The Blackthorn or sloe – Prunus spinosa is native to Europe, western Asia, and locally in northwest Africa. It is also locally naturalised in New Zealand and eastern North America.
It is a deciduous large shrub or small tree growing to 5 m tall, with blackish bark and dense, stiff, spiny branches. The shrub protects itself from animal consumption with particularly long and very tough thorns, which has led to a long traditional use as boundary hedging around fields in Northern Europe and Britain, to contain animals.

The flowers are 1.5 cm diameter, with five creamy-white petals; they are produced shortly before the leaves in early spring, and are hermaphroditic and insect-pollinated.
Blackthorn is the larval food plant of several butterflies, including the Black Hairstreak (Strymondia pruni), which feeds on both the leaf buds and mature leaves of the shrub. This butterfly is a rare species in Britain, restricted only to ‘a narrow belt of mature woodland areas, between Oxford and Peterborough.’ Diversifying a little, there’s a fascinating account of one man’s quest to find this butterfly, together with the rest of our British species in a book I have in my collection titled ‘The Butterfly Isles – A Summer in Search of our Emperors and Admirals’, written by Patrick Barkham. I’d love to know if anyone else has read it; I really enjoyed it, but it seems to have had mixed reviews.
Back to the plants. I’ve mentioned Dog’s Mercury in an earlier post, but didn’t say anything about it. It is actually quite an interesting one as its a bit of a beast appearing alongside the host of beauties featuring in our woodlands at this time of year.
To begin with the name, a ‘dog’s’ plant is traditionally one with no medicinal uses and it may have obtained this name to contrast it with annual mercury which was used in cleansing enemas. Other slightly less common names are ‘Adder’s Meat’ and ‘Lasting Mercury’. The Mercurialis is open to some debate, although most sources I have come across favour Pliny who said the plant is named after Mercury, the messenger of the gods, who discovered it. The word ‘mercury’ itself is, however, said to be related to ‘merx’ meaning ‘wares’. With its alleged property of being able to determine the sex of an unborn child, it may be that this plant was traded and was ‘merx’.
The plant is poisonous; it contains methylamine, trimethylamine, saponins and a volatile oil.
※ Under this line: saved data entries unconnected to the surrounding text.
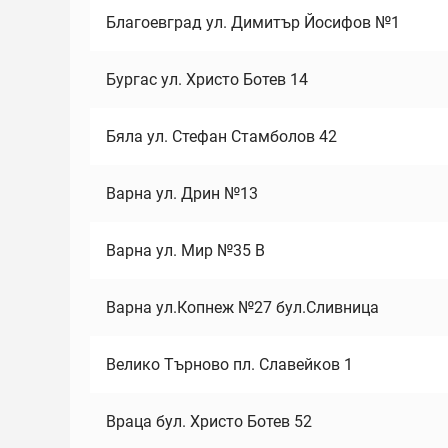
Благоевград ул. Димитър Йосифов №1
Бургас ул. Христо Ботев 14
Бяла ул. Стефан Стамболов 42
Варна ул. Дрин №13
Варна ул. Мир №35 В
Варна ул.Копнеж №27 бул.Сливница
Велико Търново пл. Славейков 1
Враца бул. Христо Ботев 52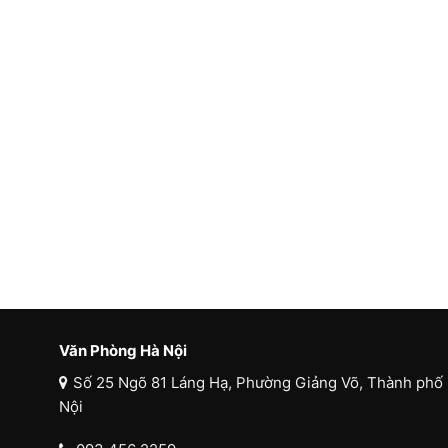
Văn Phòng Hà Nội
Số 25 Ngõ 81 Láng Hạ, Phường Giảng Võ, Thành phố
Nội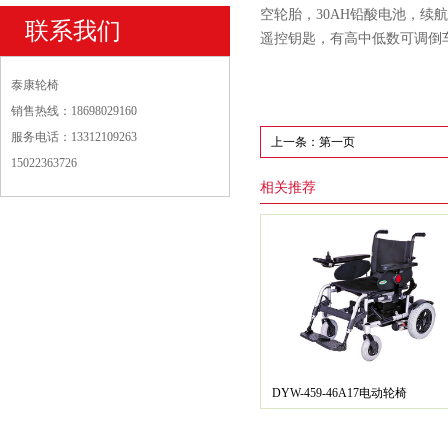
空轮胎，30AH铅酸电池，续
联系我们
遥控钥匙，有高中低数可调倒
泰康轮椅
销售热线：18698029160
服务电话：13312109263
上一条：第一页
15022363726
相关推荐
DYW-459-46A17电动轮椅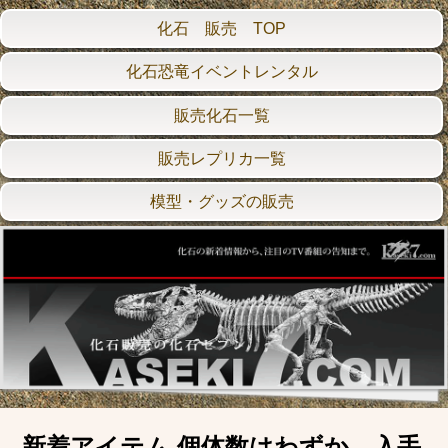
化石 販売 TOP
化石恐竜イベントレンタル
販売化石一覧
販売レプリカ一覧
模型・グッズの販売
新着アイテム 個体数はわずか、入手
This would give it emetic and purgative properties, meaning consumption would most probably lead to nausea, vomiting and diarrhoea. Larger doses cause lethargy, jaundice, painful urination (apparently by making the urine acid) and coma before death. Reported instances of poisoning are few, perhaps because the plant is not particularly attractive and also because it had no tradition of medicinal use.
Another of my all-time favourite little woodland plants is also beginning to appear, the pretty delicate and highly aromatic little Herb Robert. It is a common species of cranesbill in Europe, Asia, North America, and North Africa, and in Britain it is by no means confined to woodlands and may turn up anywhere it can get a hold, even on stony seashores.
The pungent aroma of the leaves is said to act as an insect deterrent and it does seem to be that no insect pest bothers it; it has traditionally been used in bedding for animals for that reason.
Herb Robert is known to have many medicinal qualities, it is astringent, antibiotic, antiviral, styptic, tonic, diuretic, digestive, sedative and antioxidant. Of these properties, the main action of the herb is regarded to be astringent, which gives it the ability to treat external conditions such as bruises and skin irritations. From medieval times the herb has been applied as a compress to stop bleeding and heal wounds and because of its astringency it is also used to treat diarrhoea.